A 1948 Olds, two-door. A 1949 Olds, four-door – the first V8 the company built. A 1976 Olds he took to Florida and back.

"I drove a 1924 Buick once for the company and it didn’t have a heater," he adds. "We would raise the hood on the driver’s side and put a block under it so the heat would keep ice off the windshield."

His newest, the 1999 Olds 88 Luxury Sedan parked outside his Ninth Street home, use every gadget and gizmo imaginable, including heat, he says.

"There’s more instruments on it than an airplane."

Aldridge – now a spry 95-year-old – learned his way around roads, and cars, when he jumped in a seven passenger Studebaker one day.

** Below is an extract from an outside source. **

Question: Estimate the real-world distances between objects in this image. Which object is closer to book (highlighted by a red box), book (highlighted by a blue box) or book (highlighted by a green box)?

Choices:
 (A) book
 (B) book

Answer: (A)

Then, while working at the Malleable in 1918, he plunked down $25 for his first car, a Ford Roadster with no top or windshield.

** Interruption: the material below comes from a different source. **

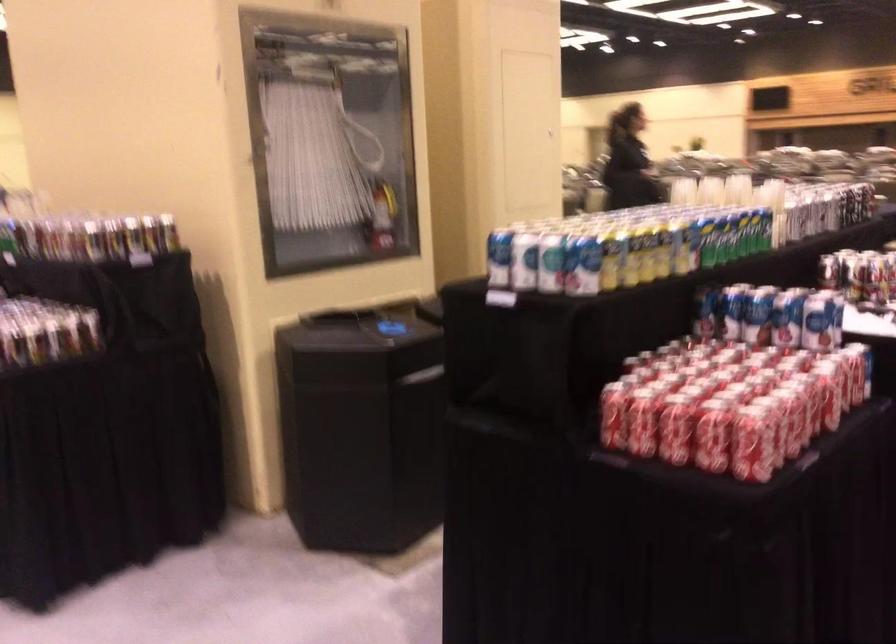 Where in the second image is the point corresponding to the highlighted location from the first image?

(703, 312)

"You know the Ford had three pedals up front you’d shove the left one in low gear and then when you threw the emergency break forward and let the clutch out you were in high gear," he said.

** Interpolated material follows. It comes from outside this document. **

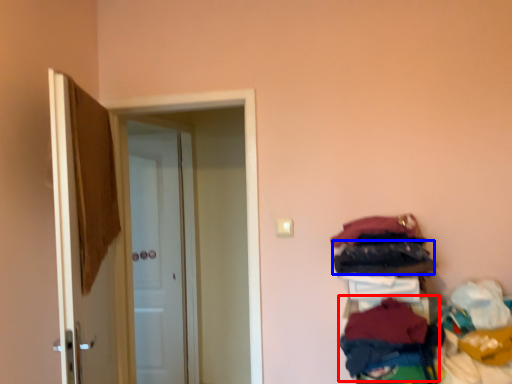 Question: Among these objects, which one is nearest to the camera, clothing (highlighted by a red box) or clothing (highlighted by a blue box)?

Choices:
 (A) clothing
 (B) clothing

Answer: (A)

Automobile industrialists continued to hammer away at cars, changing engines and shapes. New companies formed. Models overflowed showrooms.

Aldridge stuck with Olds – and kept driving.

"I’ve always gotten enjoyment out of driving, maybe more for the people who are with me," he said.

The Armco retiree used to drive a church bus, but gave it up after turning 88.

Daily drives to Lake Vesuvius, Superior, Pedro kept Aldridge and his wife, Florence, occupied for many years.

"It was about the only enjoyment she had since she had her stroke," he said. "I had a person come in and bathe her and dress her. I’d fix breakfast and dinner and after dinner she’d want that ride."

Six months ago, Florence entered Bryant Health Center. Aldridge visits once or twice a day.

"I don’t think I will ever get her to ride again If there was a way I’d be more than willing."

That’s the devotion of the road, the devotion of matrimony, he says.

"I’ve always thought it’s better to give than to take, just like on the road. I give way to others first."